Greece is one step before collapse and the European Commission, the driving force of the supervisory team, named troika before and quartetto now, is insisting to impose policies which will only accelerate the collapse. With the new round of taxes legislated last weekend, Greeks will stop paying for anything.
The why is simple. Greece is earmarked as the black sheep of the European Union and must be sacrificed in order to save the other sheep before they change their colours. Greece is being sacrificed to save Spain, to start with. Indeed, having visited recently Barcelona, I understood that the message successfully passed to ordinary people is that if they vote for the non-conventional party Podemos of Pablo Inglesias the country will end up like Greece. A similar message is being passed to the Italians where Beppe Grillo with Movimento Cinque Stelle is dangerously rising. It is as simple as that.

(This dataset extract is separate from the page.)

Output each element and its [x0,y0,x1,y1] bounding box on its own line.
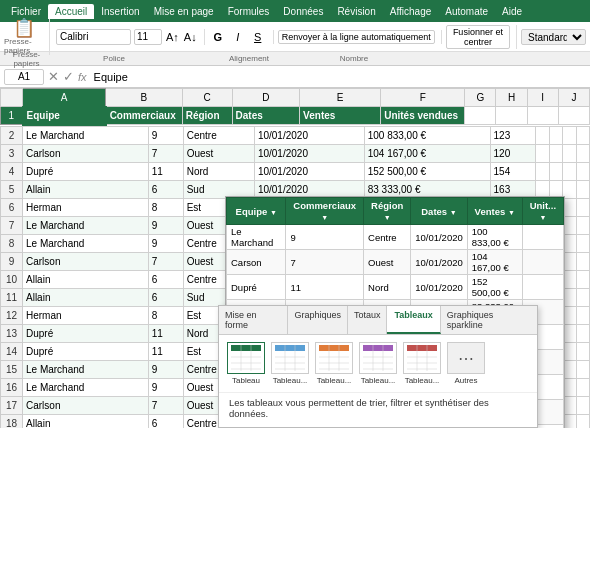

However, the collapse of Greece may trigger other undesirable side effects. But the Commission cannot understand this because its thinking is linear. When you live isolated in a glass palace with diluted information, you see everything linear. Societies, the real world, however, are in an ever-evolving turbulent mode.
Most Greeks and many Europeans realise the serious responsibilities of the European Commission over the Greek catastrophe. The why and how is something for future historians to assess. At this moment, we will limit to present what could be practically done to avoid the social turmoil that is imminent and may prove more cataclysmic for Europe rather than for Greece.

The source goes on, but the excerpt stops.